■ **ABOUT THIS TASK**:
The answer must consist solely of the lines below starting at the one containing "their client websites effortlessly and they" and ending at the one containing "JavaScript and browser", repeated exactly, with both ends included and all pictures omitted.
═══
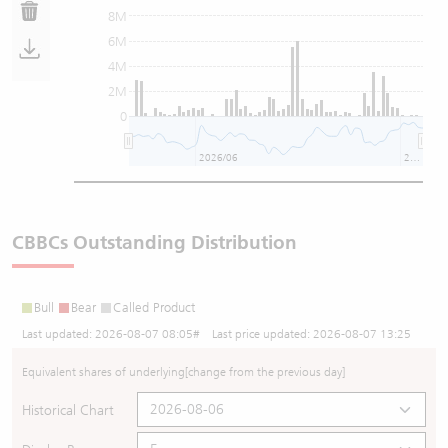
8M
6M
4M
2M
0
2026/06
2026/08
CBBCs Outstanding Distribution
Bull
Bear
Called Product
Last updated:
2026-08-07 08:05
# Last price updated:
2026-08-07 13:25
Equivalent shares of underlying
[change from the previous day]
Historical Chart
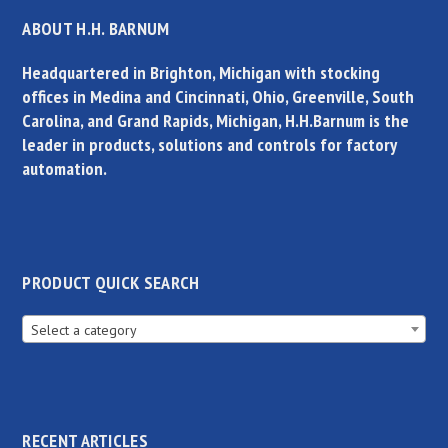
ABOUT H.H. BARNUM
Headquartered in Brighton, Michigan with stocking
offices in Medina and Cincinnati, Ohio, Greenville, South
Carolina, and Grand Rapids, Michigan, H.H.Barnum is the
leader in products, solutions and controls for factory
automation.
PRODUCT QUICK SEARCH
Select a category
RECENT ARTICLES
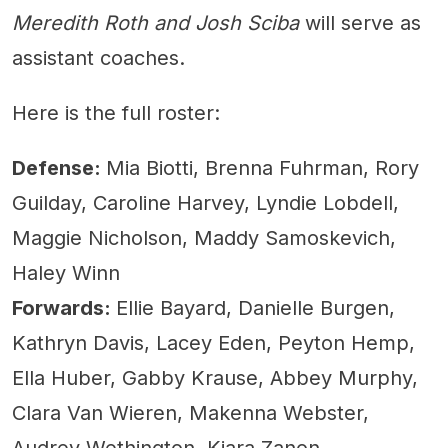
Meredith Roth and Josh Sciba
will serve as
assistant coaches.
Here is the full roster:
Defense:
Mia Biotti, Brenna Fuhrman, Rory
Guilday, Caroline Harvey, Lyndie Lobdell,
Maggie Nicholson, Maddy Samoskevich,
Haley Winn
Forwards:
Ellie Bayard, Danielle Burgen,
Kathryn Davis, Lacey Eden, Peyton Hemp,
Ella Huber, Gabby Krause, Abbey Murphy,
Clara Van Wieren, Makenna Webster,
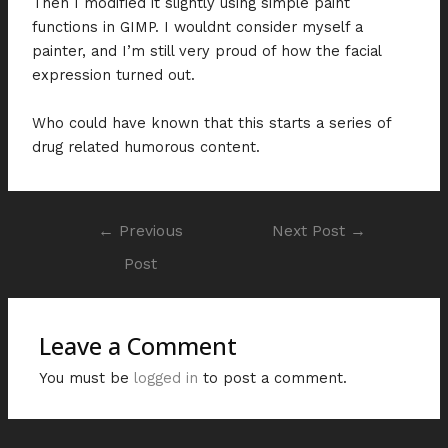
Then I modified it slightly using simple paint
functions in GIMP. I wouldnt consider myself a
painter, and I’m still very proud of how the facial
expression turned out.
Who could have known that this starts a series of
drug related humorous content.
←
Previous
Next Post
→
Post
Leave a Comment
You must be
logged in
to post a comment.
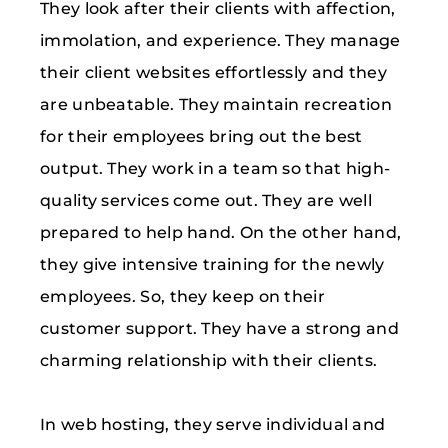
They look after their clients with affection,
immolation, and experience. They manage
their client websites effortlessly and they
are unbeatable. They maintain recreation
for their employees bring out the best
output. They work in a team so that high-
quality services come out. They are well
prepared to help hand. On the other hand,
they give intensive training for the newly
employees. So, they keep on their
customer support. They have a strong and
charming relationship with their clients.
In web hosting, they serve individual and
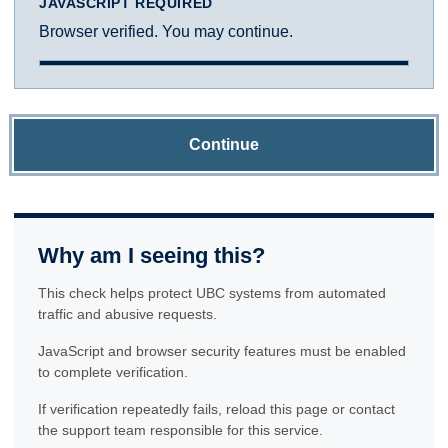
JAVASCRIPT REQUIRED
Browser verified. You may continue.
Continue
Why am I seeing this?
This check helps protect UBC systems from automated
traffic and abusive requests.
JavaScript and browser security features must be enabled
to complete verification.
If verification repeatedly fails, reload this page or contact
the support team responsible for this service.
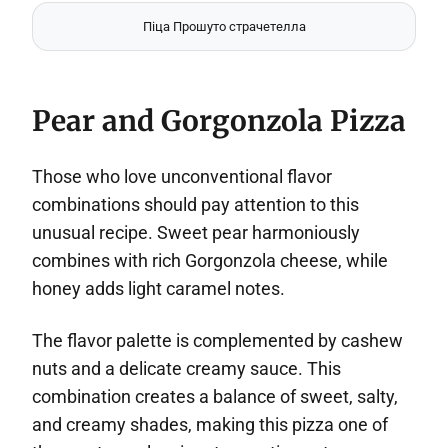
Піца Прошуто страчетелла
Pear and Gorgonzola Pizza
Those who love unconventional flavor
combinations should pay attention to this
unusual recipe. Sweet pear harmoniously
combines with rich Gorgonzola cheese, while
honey adds light caramel notes.
The flavor palette is complemented by cashew
nuts and a delicate creamy sauce. This
combination creates a balance of sweet, salty,
and creamy shades, making this pizza one of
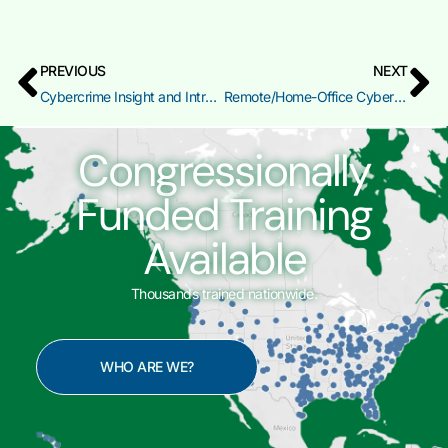
PREVIOUS
NEXT
Cybercrime Insight and Introduction to Digital Evidence Identification
Remote/Home-Office Cybersecurity Preparedness (RHC)
Congressionally
Funded Training
Available
Thousands trained nationwide.
WHO ARE WE?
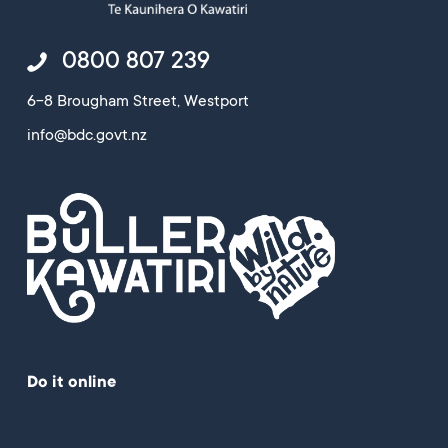
0800 807 239
6-8 Brougham Street, Westport
info@bdc.govt.nz
Do it online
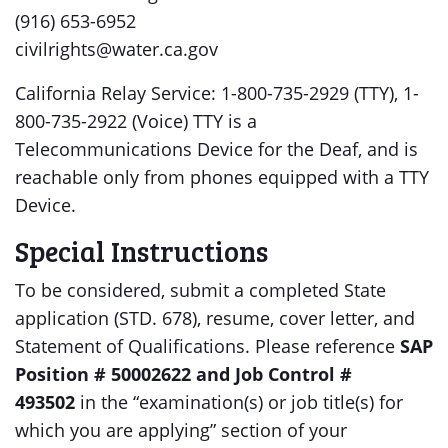
(916) 653-6952
civilrights@water.ca.gov
California Relay Service: 1-800-735-2929 (TTY), 1-
800-735-2922 (Voice) TTY is a
Telecommunications Device for the Deaf, and is
reachable only from phones equipped with a TTY
Device.
Special Instructions
To be considered, submit a completed State
application (STD. 678), resume, cover letter, and
Statement of Qualifications. Please reference
SAP
Position # 50002622 and Job Control #
493502
in the “examination(s) or job title(s) for
which you are applying” section of your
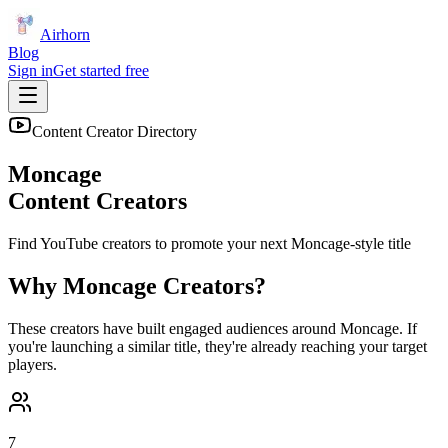
Airhorn
Blog
Sign in
Get started free
Content Creator Directory
Moncage
Content Creators
Find YouTube creators to promote your next
Moncage
-style title
Why
Moncage
Creators?
These creators have built engaged audiences around
Moncage
. If
you're launching a similar title, they're already reaching your target
players.
7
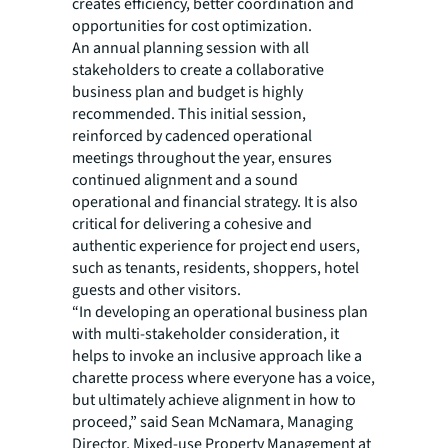
creates efficiency, better coordination and
opportunities for cost optimization.
An annual planning session with all
stakeholders to create a collaborative
business plan and budget is highly
recommended. This initial session,
reinforced by cadenced operational
meetings throughout the year, ensures
continued alignment and a sound
operational and financial strategy. It is also
critical for delivering a cohesive and
authentic experience for project end users,
such as tenants, residents, shoppers, hotel
guests and other visitors.
“In developing an operational business plan
with multi-stakeholder consideration, it
helps to invoke an inclusive approach like a
charette process where everyone has a voice,
but ultimately achieve alignment in how to
proceed,” said Sean McNamara, Managing
Director, Mixed-use Property Management at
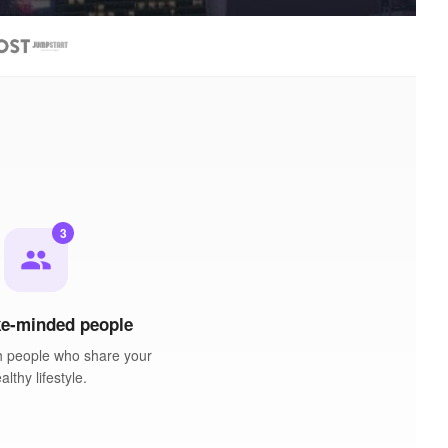
3
people
ke-minded people
h people who share your
althy lifestyle.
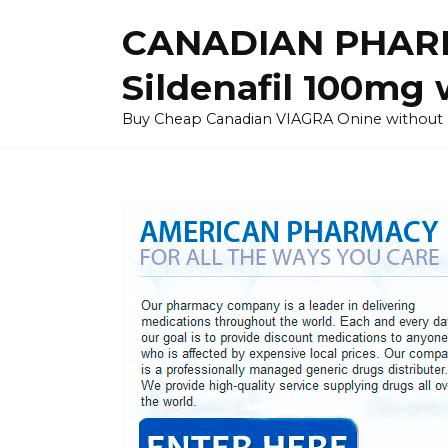
Skip
CANADIAN PHARM
to
content
Sildenafil 100mg 
Buy Cheap Canadian VIAGRA Onine without Pres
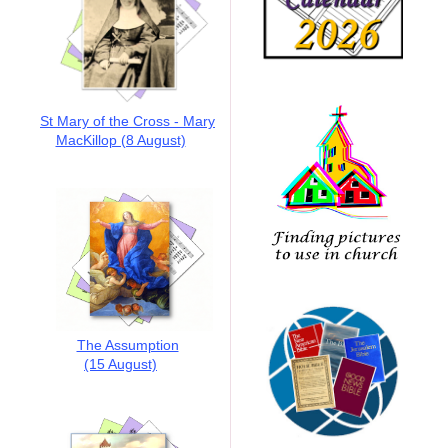
St Mary of the Cross - Mary
MacKillop (8 August)
The Assumption
(15 August)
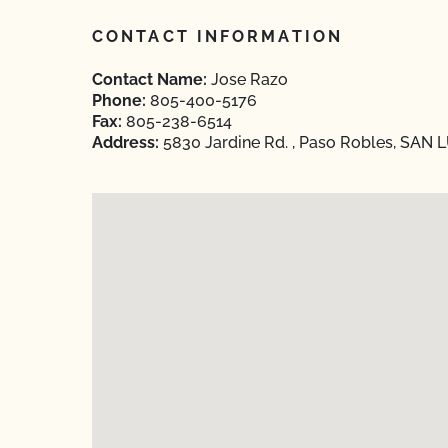
CONTACT INFORMATION
Contact Name:
Jose Razo
Phone:
805-400-5176
Fax:
805-238-6514
Address:
5830 Jardine Rd. , Paso Robles, SAN L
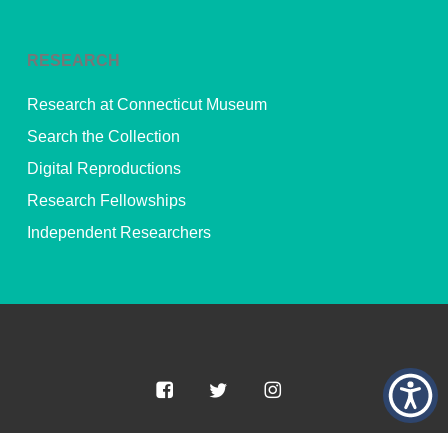
RESEARCH
Research at Connecticut Museum
Search the Collection
Digital Reproductions
Research Fellowships
Independent Researchers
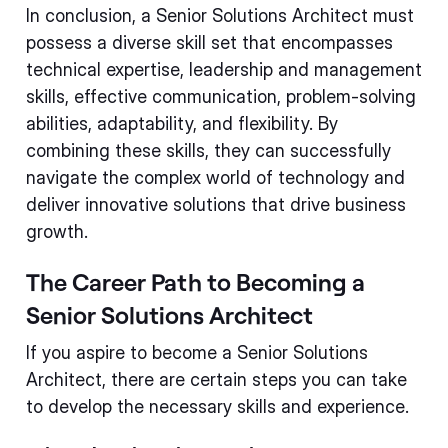
In conclusion, a Senior Solutions Architect must
possess a diverse skill set that encompasses
technical expertise, leadership and management
skills, effective communication, problem-solving
abilities, adaptability, and flexibility. By
combining these skills, they can successfully
navigate the complex world of technology and
deliver innovative solutions that drive business
growth.
The Career Path to Becoming a
Senior Solutions Architect
If you aspire to become a Senior Solutions
Architect, there are certain steps you can take
to develop the necessary skills and experience.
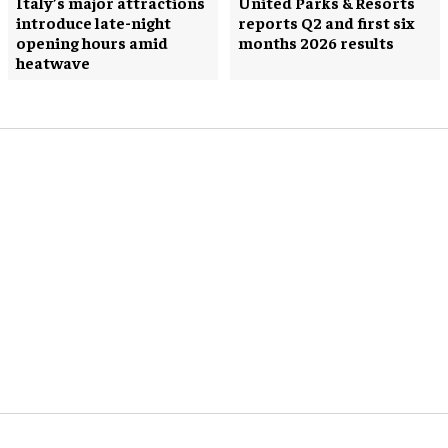
Italy’s major attractions
United Parks & Resorts
introduce late-night
reports Q2 and first six
opening hours amid
months 2026 results
heatwave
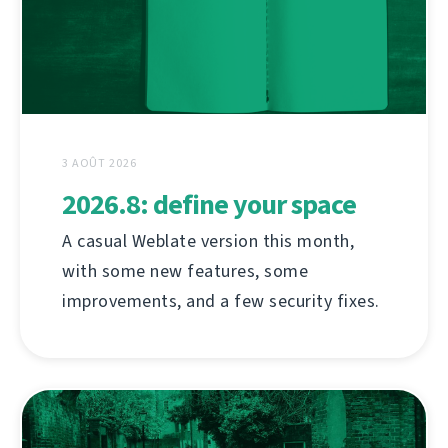
3 AOÛT 2026
2026.8: define your space
A casual Weblate version this month,
with some new features, some
improvements, and a few security fixes.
═══
■ **EXERCISE RESPONSE**:
their client websites effortlessly and they
are unbeatable. They maintain recreation
for their employees bring out the best
output. They work in a team so that high-
quality services come out. They are well
prepared to help hand. On the other hand,
they give intensive training for the newly
employees. So, they keep on their
customer support. They have a strong and
charming relationship with their clients.
In web hosting, they serve individual and
JAVASCRIPT REQUIRED
Browser verified. You may continue.
Continue
Why am I seeing this?
This check helps protect UBC systems from automated
traffic and abusive requests.
JavaScript and browser security features must be enabled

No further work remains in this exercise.